Vigilance pays beyond the flightline

  • Published
  • By Mr. D. Scott Eucker
  • 62nd Airlift Wing Inspector General
Those who have ever had a flightline driver's license know Foreign Object Damage prevention is deeply embedded into our Air Force safety culture. Constant vigilance in keeping debris off ramps, taxiways and runways prevents jet engine damage, saves millions of dollars in aircraft repair costs and may save the lives of Airmen.

On the first day of training, flyers are taught "no rings and things" and our talented maintainers are similarly indoctrinated with ensuring full accountability for every tool taken on and off the aircraft. There is another resource saving responsibility we must consider and apply in every organization and work area, on base or deployed. It's called Fraud, Waste and Abuse prevention.

Preventing FWA is public law and is a high priority for the Department of Defense. The Air Force's program is aimed at preventing, detecting and correcting illegal, inefficient and wasteful practices; disciplining perpetrators involved in FWA activities; and recouping, if possible, losses of cash, property and services resulting from FWA.

We all have read troubling headlines regarding gross FWA violations, but where do we draw the line on what is reportable? Let me put it this way, what lengths would you go to in order to protect your personal assets, including your financial endeavors? The same diligence you place on your close hold items should be applied to the Air Force assets we use. To prevent violations, safeguard resources and improve efficiencies associated with personnel, equipment and property, here are some key points to keep in mind.

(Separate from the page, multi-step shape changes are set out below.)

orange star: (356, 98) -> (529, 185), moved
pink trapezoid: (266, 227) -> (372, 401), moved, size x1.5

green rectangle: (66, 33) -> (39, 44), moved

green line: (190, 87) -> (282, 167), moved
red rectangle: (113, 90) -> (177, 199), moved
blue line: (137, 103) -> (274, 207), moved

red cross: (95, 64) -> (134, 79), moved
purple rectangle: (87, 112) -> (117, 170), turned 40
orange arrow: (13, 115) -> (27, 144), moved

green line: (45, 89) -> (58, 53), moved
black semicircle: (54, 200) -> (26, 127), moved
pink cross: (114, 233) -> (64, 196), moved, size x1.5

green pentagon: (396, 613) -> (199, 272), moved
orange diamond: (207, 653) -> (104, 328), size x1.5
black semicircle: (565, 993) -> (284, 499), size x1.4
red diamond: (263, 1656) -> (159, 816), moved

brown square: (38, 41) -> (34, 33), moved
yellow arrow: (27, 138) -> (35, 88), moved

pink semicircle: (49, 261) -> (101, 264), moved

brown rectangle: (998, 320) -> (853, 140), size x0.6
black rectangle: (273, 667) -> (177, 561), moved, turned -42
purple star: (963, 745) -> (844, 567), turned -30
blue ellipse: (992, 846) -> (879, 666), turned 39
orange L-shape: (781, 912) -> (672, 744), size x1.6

Fraud is defined as deliberately depriving the United States Government of something of value, for example, receiving benefits we are not entitled. Such practices include, but are not limited to, submitting false travel claims, offering or accepting bribes and gratuities and falsifying records.

In fact, one professional standard associated with deterring this conduct is mirrored in our Air Force "integrity first" core value. Government contracts, housing allowances, Government Purchase Card purchases, Defense Travel System programs, government-issued cell phone use, resource management and inventory control are just a few of the sensitive areas that warrant a commander's, supervisor's and functional manager's "watchful eye."

Waste is described as the extravagant, careless or needless expenditure of government funds or the consumption of government property resulting from deficient practices, system controls or decisions. Whether it's aircrews delaying engine start times and adjusting airspeeds to maximize fuel efficiencies to save thousands of dollars in jet fuel, or office managers preventing unnecessary "use it or lose it" expenditures during end-of-year closeout, we all benefit from discovering ways to bolster economy.

Putting this into perspective, the DoD Inspector General identified 193 million dollars in waste in the first half of fiscal year 2011. Working together, we can streamline efforts to help make our operations more efficient, freeing up significant funds to meet high-priority organizational needs.

Lastly, abuse involves wrongful or improper use of government resources. This may include the misuse of rank, position or authority that causes the loss or misuse of resources such as tools, vehicles, computers or copy machines. For instance, taking home a government laptop to conduct personal business or using a government vehicle to run personal errands.

Note the term "personal" in both examples; Air Force Instructions and DoD Joint Ethics Regulations limit the use of federal resources to official purposes only. When in doubt, check the directives or ask a supervisor.

Like the FOD program, successful FWA prevention and elimination lies with every person within the Air Force: military, civilian and contractor. Anyone aware of a suspected FWA violation must report it immediately to their supervisor, commander or the IG office.

Please reference IG posters within your duty sections or web search "McChord IG" for more information. Additionally, a 24-hour McChord Field FWA Hotline is available at (253) 982-5841, or you can come by the 62nd AW IG Office in Building 100, Suite 3021. We also accept anonymous reports, but we will need enough detail to ensure an adequate inquiry can be conducted.

Remember, your part in FWA prevention is not only essential for efficient and effective operations, it is also a professional responsibility and core value imperative. Let's all be vigilant stewards of our Air Force's valuable resources wherever we serve!